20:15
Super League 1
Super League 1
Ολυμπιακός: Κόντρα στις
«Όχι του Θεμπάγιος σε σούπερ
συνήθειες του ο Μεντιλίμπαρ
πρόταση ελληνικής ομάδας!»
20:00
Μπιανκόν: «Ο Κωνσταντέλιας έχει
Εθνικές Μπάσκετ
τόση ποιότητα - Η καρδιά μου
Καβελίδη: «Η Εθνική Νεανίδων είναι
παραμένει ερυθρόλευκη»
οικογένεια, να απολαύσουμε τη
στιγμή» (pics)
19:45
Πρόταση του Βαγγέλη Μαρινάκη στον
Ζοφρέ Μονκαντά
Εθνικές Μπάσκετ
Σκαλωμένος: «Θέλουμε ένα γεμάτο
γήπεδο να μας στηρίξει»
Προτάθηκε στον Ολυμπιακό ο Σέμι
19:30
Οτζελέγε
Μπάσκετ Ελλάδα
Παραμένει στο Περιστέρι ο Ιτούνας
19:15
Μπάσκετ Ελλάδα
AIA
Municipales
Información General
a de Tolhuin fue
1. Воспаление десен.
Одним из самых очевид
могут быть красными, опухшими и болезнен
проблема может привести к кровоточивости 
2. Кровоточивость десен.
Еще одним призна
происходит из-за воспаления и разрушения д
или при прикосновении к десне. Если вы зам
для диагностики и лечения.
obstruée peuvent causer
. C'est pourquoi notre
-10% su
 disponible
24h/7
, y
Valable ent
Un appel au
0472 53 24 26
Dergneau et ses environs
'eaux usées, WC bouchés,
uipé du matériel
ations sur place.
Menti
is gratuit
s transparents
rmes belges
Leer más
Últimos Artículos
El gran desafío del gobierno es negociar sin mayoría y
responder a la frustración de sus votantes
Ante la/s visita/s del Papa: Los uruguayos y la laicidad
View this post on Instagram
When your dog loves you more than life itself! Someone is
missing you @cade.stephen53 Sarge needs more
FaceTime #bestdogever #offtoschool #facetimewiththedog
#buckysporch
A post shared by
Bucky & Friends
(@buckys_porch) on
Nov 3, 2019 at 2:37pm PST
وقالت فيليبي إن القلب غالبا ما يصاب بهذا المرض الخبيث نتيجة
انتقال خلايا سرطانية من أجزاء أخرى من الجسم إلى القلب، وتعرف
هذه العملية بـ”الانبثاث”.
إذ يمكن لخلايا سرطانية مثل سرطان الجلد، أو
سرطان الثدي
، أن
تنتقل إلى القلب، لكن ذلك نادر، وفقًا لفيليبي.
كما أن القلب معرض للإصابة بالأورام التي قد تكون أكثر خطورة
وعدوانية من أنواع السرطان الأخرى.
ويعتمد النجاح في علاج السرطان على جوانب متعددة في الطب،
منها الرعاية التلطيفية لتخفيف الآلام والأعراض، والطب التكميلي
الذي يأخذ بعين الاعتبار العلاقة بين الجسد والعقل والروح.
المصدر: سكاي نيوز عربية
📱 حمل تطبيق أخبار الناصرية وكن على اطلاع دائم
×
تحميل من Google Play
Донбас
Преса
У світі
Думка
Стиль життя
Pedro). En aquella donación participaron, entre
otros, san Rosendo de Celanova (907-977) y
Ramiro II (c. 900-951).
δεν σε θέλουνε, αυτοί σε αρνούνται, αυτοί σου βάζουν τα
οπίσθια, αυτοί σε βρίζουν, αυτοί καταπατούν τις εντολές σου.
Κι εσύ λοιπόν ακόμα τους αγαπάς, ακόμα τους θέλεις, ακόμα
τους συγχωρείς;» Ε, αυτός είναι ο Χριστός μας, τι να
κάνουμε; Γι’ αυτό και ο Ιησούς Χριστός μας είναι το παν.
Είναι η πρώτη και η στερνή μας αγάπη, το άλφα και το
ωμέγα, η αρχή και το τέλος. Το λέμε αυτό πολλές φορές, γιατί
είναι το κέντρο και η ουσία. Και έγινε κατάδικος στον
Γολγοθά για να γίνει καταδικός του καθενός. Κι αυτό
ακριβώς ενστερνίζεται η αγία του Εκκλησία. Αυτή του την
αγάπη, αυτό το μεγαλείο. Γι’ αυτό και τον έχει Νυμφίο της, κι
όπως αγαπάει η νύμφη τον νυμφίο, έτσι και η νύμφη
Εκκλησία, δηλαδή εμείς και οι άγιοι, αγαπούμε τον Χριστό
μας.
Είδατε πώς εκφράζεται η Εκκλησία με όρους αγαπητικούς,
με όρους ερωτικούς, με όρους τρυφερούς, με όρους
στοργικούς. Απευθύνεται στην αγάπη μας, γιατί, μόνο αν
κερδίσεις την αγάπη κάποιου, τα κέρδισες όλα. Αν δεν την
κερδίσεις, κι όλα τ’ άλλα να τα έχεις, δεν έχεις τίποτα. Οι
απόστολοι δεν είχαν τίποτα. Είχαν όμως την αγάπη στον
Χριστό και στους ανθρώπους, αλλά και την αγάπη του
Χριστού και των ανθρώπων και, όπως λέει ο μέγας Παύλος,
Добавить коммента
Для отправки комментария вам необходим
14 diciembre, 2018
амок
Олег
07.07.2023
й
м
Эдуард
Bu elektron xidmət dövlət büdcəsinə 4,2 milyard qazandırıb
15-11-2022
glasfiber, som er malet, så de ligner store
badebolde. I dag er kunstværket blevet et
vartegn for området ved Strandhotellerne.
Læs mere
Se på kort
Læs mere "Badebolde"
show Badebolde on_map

------------------------------------------------------------------------

- _TASK_
The whole listing above should be output again exactly.

- _SOLUTION TO THE EXERCISE_
20:15
Super League 1
Super League 1
Ολυμπιακός: Κόντρα στις
«Όχι του Θεμπάγιος σε σούπερ
συνήθειες του ο Μεντιλίμπαρ
πρόταση ελληνικής ομάδας!»
20:00
Μπιανκόν: «Ο Κωνσταντέλιας έχει
Εθνικές Μπάσκετ
τόση ποιότητα - Η καρδιά μου
Καβελίδη: «Η Εθνική Νεανίδων είναι
παραμένει ερυθρόλευκη»
οικογένεια, να απολαύσουμε τη
στιγμή» (pics)
19:45
Πρόταση του Βαγγέλη Μαρινάκη στον
Ζοφρέ Μονκαντά
Εθνικές Μπάσκετ
Σκαλωμένος: «Θέλουμε ένα γεμάτο
γήπεδο να μας στηρίξει»
Προτάθηκε στον Ολυμπιακό ο Σέμι
19:30
Οτζελέγε
Μπάσκετ Ελλάδα
Παραμένει στο Περιστέρι ο Ιτούνας
19:15
Μπάσκετ Ελλάδα
AIA
Municipales
Información General
a de Tolhuin fue
1. Воспаление десен.
Одним из самых очевид
могут быть красными, опухшими и болезнен
проблема может привести к кровоточивости 
2. Кровоточивость десен.
Еще одним призна
происходит из-за воспаления и разрушения д
или при прикосновении к десне. Если вы зам
для диагностики и лечения.
obstruée peuvent causer
. C'est pourquoi notre
-10% su
 disponible
24h/7
, y
Valable ent
Un appel au
0472 53 24 26
Dergneau et ses environs
'eaux usées, WC bouchés,
uipé du matériel
ations sur place.
Menti
is gratuit
s transparents
rmes belges
Leer más
Últimos Artículos
El gran desafío del gobierno es negociar sin mayoría y
responder a la frustración de sus votantes
Ante la/s visita/s del Papa: Los uruguayos y la laicidad
View this post on Instagram
When your dog loves you more than life itself! Someone is
missing you @cade.stephen53 Sarge needs more
FaceTime #bestdogever #offtoschool #facetimewiththedog
#buckysporch
A post shared by
Bucky & Friends
(@buckys_porch) on
Nov 3, 2019 at 2:37pm PST
وقالت فيليبي إن القلب غالبا ما يصاب بهذا المرض الخبيث نتيجة
انتقال خلايا سرطانية من أجزاء أخرى من الجسم إلى القلب، وتعرف
هذه العملية بـ”الانبثاث”.
إذ يمكن لخلايا سرطانية مثل سرطان الجلد، أو
سرطان الثدي
، أن
تنتقل إلى القلب، لكن ذلك نادر، وفقًا لفيليبي.
كما أن القلب معرض للإصابة بالأورام التي قد تكون أكثر خطورة
وعدوانية من أنواع السرطان الأخرى.
ويعتمد النجاح في علاج السرطان على جوانب متعددة في الطب،
منها الرعاية التلطيفية لتخفيف الآلام والأعراض، والطب التكميلي
الذي يأخذ بعين الاعتبار العلاقة بين الجسد والعقل والروح.
المصدر: سكاي نيوز عربية
📱 حمل تطبيق أخبار الناصرية وكن على اطلاع دائم
×
تحميل من Google Play
Донбас
Преса
У світі
Думка
Стиль життя
Pedro). En aquella donación participaron, entre
otros, san Rosendo de Celanova (907-977) y
Ramiro II (c. 900-951).
δεν σε θέλουνε, αυτοί σε αρνούνται, αυτοί σου βάζουν τα
οπίσθια, αυτοί σε βρίζουν, αυτοί καταπατούν τις εντολές σου.
Κι εσύ λοιπόν ακόμα τους αγαπάς, ακόμα τους θέλεις, ακόμα
τους συγχωρείς;» Ε, αυτός είναι ο Χριστός μας, τι να
κάνουμε; Γι’ αυτό και ο Ιησούς Χριστός μας είναι το παν.
Είναι η πρώτη και η στερνή μας αγάπη, το άλφα και το
ωμέγα, η αρχή και το τέλος. Το λέμε αυτό πολλές φορές, γιατί
είναι το κέντρο και η ουσία. Και έγινε κατάδικος στον
Γολγοθά για να γίνει καταδικός του καθενός. Κι αυτό
ακριβώς ενστερνίζεται η αγία του Εκκλησία. Αυτή του την
αγάπη, αυτό το μεγαλείο. Γι’ αυτό και τον έχει Νυμφίο της, κι
όπως αγαπάει η νύμφη τον νυμφίο, έτσι και η νύμφη
Εκκλησία, δηλαδή εμείς και οι άγιοι, αγαπούμε τον Χριστό
μας.
Είδατε πώς εκφράζεται η Εκκλησία με όρους αγαπητικούς,
με όρους ερωτικούς, με όρους τρυφερούς, με όρους
στοργικούς. Απευθύνεται στην αγάπη μας, γιατί, μόνο αν
κερδίσεις την αγάπη κάποιου, τα κέρδισες όλα. Αν δεν την
κερδίσεις, κι όλα τ’ άλλα να τα έχεις, δεν έχεις τίποτα. Οι
απόστολοι δεν είχαν τίποτα. Είχαν όμως την αγάπη στον
Χριστό και στους ανθρώπους, αλλά και την αγάπη του
Χριστού και των ανθρώπων και, όπως λέει ο μέγας Παύλος,
Добавить коммента
Для отправки комментария вам необходим
14 diciembre, 2018
амок
Олег
07.07.2023
й
м
Эдуард
Bu elektron xidmət dövlət büdcəsinə 4,2 milyard qazandırıb
15-11-2022
glasfiber, som er malet, så de ligner store
badebolde. I dag er kunstværket blevet et
vartegn for området ved Strandhotellerne.
Læs mere
Se på kort
Læs mere "Badebolde"
show Badebolde on_map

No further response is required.